ABOUT THIS EXERCISE: For the material below, output exactly the span from the line with "(SSL/TLS), opções de" to the line with "9. Menyokong Kesehatan Tulang", including both, and nothing besides.

RECORDS SUPPLIED:

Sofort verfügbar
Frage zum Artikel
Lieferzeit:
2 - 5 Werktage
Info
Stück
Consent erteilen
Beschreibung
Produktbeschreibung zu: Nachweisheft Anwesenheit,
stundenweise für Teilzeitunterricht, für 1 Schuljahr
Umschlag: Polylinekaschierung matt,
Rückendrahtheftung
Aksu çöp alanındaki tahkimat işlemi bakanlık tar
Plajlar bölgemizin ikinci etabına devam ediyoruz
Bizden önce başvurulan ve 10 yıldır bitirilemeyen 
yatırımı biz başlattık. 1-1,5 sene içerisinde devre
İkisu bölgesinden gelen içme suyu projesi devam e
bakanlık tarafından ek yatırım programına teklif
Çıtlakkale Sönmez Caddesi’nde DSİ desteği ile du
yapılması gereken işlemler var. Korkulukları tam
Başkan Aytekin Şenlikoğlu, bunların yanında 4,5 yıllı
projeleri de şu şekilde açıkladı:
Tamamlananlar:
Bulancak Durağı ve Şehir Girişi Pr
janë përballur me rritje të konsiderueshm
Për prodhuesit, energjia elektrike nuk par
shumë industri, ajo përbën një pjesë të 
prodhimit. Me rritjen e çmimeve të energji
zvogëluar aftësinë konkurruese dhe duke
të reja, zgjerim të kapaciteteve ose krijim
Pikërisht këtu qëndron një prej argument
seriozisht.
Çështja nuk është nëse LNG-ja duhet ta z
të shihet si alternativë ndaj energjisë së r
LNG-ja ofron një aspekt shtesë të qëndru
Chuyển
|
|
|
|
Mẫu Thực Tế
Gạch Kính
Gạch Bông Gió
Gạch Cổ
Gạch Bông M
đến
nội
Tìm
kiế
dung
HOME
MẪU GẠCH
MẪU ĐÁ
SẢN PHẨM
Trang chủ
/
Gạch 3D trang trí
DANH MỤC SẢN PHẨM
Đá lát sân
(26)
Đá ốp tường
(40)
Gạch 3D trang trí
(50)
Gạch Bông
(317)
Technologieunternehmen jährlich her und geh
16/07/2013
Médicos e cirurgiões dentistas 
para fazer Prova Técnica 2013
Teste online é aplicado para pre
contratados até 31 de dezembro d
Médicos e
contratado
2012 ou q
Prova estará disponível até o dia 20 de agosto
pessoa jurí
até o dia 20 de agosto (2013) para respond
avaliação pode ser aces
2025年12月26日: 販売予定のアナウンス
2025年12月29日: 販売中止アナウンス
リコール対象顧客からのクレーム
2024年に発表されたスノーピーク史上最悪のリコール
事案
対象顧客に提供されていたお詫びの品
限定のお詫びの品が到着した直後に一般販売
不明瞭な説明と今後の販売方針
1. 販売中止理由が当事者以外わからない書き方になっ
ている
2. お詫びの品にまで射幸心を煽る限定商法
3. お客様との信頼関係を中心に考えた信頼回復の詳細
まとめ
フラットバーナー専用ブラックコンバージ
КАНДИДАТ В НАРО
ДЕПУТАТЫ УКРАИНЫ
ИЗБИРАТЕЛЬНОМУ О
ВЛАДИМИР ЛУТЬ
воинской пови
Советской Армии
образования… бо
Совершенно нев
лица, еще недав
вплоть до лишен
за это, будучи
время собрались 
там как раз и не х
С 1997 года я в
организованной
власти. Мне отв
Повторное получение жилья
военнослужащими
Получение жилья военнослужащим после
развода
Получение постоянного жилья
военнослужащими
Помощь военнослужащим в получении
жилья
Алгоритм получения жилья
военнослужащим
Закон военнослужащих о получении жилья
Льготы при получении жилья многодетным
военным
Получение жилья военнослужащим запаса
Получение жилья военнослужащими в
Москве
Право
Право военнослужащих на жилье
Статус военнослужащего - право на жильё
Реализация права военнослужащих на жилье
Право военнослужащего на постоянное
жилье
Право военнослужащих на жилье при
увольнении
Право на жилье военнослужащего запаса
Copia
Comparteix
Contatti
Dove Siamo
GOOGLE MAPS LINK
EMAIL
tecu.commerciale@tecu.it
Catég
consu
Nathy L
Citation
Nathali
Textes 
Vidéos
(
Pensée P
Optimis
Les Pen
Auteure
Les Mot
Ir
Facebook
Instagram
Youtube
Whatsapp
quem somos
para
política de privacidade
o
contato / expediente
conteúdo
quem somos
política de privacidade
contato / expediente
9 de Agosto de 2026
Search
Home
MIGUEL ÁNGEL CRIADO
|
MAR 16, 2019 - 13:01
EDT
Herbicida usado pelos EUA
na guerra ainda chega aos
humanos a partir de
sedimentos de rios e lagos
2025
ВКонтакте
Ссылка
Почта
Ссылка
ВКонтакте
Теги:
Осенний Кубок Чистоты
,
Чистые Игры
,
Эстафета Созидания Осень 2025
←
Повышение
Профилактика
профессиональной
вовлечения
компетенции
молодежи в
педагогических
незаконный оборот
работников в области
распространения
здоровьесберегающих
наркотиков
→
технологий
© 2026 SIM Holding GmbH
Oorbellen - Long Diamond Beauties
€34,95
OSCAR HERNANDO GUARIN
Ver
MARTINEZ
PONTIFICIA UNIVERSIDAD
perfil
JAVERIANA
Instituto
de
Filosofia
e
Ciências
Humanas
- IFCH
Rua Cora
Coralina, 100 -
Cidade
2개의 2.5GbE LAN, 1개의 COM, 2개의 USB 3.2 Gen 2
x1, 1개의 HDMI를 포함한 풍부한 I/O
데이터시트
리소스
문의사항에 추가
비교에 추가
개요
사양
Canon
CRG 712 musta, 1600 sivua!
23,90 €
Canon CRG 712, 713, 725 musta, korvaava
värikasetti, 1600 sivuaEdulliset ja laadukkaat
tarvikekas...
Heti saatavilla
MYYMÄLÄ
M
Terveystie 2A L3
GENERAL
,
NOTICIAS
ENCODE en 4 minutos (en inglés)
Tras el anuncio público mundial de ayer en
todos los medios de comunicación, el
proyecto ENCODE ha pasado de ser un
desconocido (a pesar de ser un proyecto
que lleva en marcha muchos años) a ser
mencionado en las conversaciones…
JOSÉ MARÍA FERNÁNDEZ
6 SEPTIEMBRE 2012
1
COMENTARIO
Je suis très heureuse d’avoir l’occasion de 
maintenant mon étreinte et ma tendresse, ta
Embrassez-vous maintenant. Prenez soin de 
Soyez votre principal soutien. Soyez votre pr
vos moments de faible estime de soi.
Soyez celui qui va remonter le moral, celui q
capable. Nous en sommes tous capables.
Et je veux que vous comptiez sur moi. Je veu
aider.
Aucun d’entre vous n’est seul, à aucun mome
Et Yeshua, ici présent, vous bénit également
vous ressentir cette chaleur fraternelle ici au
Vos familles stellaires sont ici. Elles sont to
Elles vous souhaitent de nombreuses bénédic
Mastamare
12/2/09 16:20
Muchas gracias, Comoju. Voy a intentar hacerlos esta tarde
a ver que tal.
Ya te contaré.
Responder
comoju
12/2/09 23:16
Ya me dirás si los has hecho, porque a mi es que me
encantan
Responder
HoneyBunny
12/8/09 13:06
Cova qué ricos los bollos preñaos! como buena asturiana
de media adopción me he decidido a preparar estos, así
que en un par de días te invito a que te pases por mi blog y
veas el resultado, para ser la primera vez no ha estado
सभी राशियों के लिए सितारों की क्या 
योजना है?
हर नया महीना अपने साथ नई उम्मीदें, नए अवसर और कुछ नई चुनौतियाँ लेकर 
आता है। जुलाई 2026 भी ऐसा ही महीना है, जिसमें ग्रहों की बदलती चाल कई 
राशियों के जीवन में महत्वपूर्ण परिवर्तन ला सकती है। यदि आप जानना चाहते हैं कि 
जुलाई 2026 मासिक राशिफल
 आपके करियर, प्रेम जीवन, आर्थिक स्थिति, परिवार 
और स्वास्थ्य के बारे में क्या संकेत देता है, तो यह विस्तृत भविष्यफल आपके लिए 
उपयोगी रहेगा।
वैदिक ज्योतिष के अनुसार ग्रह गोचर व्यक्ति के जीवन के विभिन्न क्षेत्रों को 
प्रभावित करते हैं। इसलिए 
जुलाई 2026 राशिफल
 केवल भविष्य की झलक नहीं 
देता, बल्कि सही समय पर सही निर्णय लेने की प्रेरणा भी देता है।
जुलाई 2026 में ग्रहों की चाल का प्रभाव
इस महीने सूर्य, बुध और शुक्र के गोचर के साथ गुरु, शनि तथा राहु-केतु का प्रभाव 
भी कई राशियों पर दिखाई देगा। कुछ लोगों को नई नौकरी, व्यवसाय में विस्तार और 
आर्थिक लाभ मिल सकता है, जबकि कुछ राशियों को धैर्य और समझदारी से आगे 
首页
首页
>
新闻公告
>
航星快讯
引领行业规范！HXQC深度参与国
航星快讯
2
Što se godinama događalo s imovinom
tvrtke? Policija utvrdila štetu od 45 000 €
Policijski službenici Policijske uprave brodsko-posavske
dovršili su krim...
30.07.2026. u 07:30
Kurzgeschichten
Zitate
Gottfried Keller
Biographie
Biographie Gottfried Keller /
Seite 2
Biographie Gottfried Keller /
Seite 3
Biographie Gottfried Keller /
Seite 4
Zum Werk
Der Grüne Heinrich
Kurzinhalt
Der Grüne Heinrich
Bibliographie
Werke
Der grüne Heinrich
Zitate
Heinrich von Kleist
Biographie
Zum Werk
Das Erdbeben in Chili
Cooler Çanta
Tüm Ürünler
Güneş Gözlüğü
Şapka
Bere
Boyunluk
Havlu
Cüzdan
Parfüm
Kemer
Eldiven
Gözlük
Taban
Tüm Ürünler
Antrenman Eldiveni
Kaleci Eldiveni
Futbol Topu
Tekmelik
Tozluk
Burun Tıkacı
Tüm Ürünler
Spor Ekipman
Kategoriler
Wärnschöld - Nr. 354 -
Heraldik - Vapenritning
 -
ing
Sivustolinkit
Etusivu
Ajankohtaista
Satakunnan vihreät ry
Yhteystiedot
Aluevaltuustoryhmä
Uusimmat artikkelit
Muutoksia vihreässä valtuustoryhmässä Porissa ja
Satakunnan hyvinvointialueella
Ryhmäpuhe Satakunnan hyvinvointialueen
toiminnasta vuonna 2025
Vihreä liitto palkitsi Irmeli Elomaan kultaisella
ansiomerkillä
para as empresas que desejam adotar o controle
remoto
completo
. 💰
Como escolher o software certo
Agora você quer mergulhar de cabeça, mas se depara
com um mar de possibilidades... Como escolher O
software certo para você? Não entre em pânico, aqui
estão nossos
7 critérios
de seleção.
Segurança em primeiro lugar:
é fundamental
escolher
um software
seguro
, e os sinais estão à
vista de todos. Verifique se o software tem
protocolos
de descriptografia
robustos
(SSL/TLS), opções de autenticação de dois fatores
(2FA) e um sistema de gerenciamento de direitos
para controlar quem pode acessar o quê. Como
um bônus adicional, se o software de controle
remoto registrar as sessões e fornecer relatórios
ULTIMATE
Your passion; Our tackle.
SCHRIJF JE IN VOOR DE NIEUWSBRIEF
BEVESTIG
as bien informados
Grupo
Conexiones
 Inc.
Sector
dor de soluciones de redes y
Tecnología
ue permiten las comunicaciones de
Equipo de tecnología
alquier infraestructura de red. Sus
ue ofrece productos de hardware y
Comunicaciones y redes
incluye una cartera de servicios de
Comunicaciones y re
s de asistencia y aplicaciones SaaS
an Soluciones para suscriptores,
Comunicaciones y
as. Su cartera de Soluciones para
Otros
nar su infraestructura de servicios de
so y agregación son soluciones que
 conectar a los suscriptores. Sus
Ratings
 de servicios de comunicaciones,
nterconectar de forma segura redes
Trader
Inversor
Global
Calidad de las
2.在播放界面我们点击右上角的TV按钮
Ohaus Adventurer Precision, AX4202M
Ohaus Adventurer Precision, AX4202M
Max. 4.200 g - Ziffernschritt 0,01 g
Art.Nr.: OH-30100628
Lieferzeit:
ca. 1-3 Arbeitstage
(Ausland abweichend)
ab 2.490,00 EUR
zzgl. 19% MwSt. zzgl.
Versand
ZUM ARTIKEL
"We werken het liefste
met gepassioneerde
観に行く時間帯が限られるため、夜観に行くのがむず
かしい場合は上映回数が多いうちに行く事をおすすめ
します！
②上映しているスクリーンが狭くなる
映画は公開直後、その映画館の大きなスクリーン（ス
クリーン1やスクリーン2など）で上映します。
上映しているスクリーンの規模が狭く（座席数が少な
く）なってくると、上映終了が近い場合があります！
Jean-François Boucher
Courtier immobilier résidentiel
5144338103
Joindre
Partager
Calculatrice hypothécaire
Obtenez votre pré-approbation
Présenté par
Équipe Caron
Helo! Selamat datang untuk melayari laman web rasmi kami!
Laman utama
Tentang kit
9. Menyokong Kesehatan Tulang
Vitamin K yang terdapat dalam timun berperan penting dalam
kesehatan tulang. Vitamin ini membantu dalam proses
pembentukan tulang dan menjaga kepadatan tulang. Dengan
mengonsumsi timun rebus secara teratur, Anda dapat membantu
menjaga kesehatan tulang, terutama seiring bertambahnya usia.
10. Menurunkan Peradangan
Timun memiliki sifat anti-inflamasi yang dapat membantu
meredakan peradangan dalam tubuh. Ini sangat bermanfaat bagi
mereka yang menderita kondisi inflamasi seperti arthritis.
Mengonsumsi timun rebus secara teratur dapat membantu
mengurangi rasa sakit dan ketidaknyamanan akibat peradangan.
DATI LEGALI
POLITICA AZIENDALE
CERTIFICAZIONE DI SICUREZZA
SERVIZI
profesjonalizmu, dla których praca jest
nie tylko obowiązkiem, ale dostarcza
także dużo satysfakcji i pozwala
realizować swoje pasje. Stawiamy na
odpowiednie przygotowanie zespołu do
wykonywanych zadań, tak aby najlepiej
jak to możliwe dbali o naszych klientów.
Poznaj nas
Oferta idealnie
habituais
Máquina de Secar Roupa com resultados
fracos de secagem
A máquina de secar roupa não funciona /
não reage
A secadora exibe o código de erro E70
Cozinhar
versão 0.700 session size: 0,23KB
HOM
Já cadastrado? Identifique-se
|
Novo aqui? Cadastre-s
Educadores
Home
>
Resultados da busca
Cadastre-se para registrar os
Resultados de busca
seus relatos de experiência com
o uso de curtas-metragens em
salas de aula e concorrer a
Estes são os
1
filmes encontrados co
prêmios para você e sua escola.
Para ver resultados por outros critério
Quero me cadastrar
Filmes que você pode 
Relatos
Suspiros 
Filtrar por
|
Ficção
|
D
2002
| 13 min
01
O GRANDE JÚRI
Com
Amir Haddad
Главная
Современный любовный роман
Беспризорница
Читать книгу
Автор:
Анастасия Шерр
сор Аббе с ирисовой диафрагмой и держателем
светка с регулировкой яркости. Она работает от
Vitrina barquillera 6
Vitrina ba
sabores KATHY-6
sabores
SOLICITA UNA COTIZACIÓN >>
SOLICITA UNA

SOLUTION TO THIS TASK:
(SSL/TLS), opções de autenticação de dois fatores
(2FA) e um sistema de gerenciamento de direitos
para controlar quem pode acessar o quê. Como
um bônus adicional, se o software de controle
remoto registrar as sessões e fornecer relatórios
ULTIMATE
Your passion; Our tackle.
SCHRIJF JE IN VOOR DE NIEUWSBRIEF
BEVESTIG
as bien informados
Grupo
Conexiones
 Inc.
Sector
dor de soluciones de redes y
Tecnología
ue permiten las comunicaciones de
Equipo de tecnología
alquier infraestructura de red. Sus
ue ofrece productos de hardware y
Comunicaciones y redes
incluye una cartera de servicios de
Comunicaciones y re
s de asistencia y aplicaciones SaaS
an Soluciones para suscriptores,
Comunicaciones y
as. Su cartera de Soluciones para
Otros
nar su infraestructura de servicios de
so y agregación son soluciones que
 conectar a los suscriptores. Sus
Ratings
 de servicios de comunicaciones,
nterconectar de forma segura redes
Trader
Inversor
Global
Calidad de las
2.在播放界面我们点击右上角的TV按钮
Ohaus Adventurer Precision, AX4202M
Ohaus Adventurer Precision, AX4202M
Max. 4.200 g - Ziffernschritt 0,01 g
Art.Nr.: OH-30100628
Lieferzeit:
ca. 1-3 Arbeitstage
(Ausland abweichend)
ab 2.490,00 EUR
zzgl. 19% MwSt. zzgl.
Versand
ZUM ARTIKEL
"We werken het liefste
met gepassioneerde
観に行く時間帯が限られるため、夜観に行くのがむず
かしい場合は上映回数が多いうちに行く事をおすすめ
します！
②上映しているスクリーンが狭くなる
映画は公開直後、その映画館の大きなスクリーン（ス
クリーン1やスクリーン2など）で上映します。
上映しているスクリーンの規模が狭く（座席数が少な
く）なってくると、上映終了が近い場合があります！
Jean-François Boucher
Courtier immobilier résidentiel
5144338103
Joindre
Partager
Calculatrice hypothécaire
Obtenez votre pré-approbation
Présenté par
Équipe Caron
Helo! Selamat datang untuk melayari laman web rasmi kami!
Laman utama
Tentang kit
9. Menyokong Kesehatan Tulang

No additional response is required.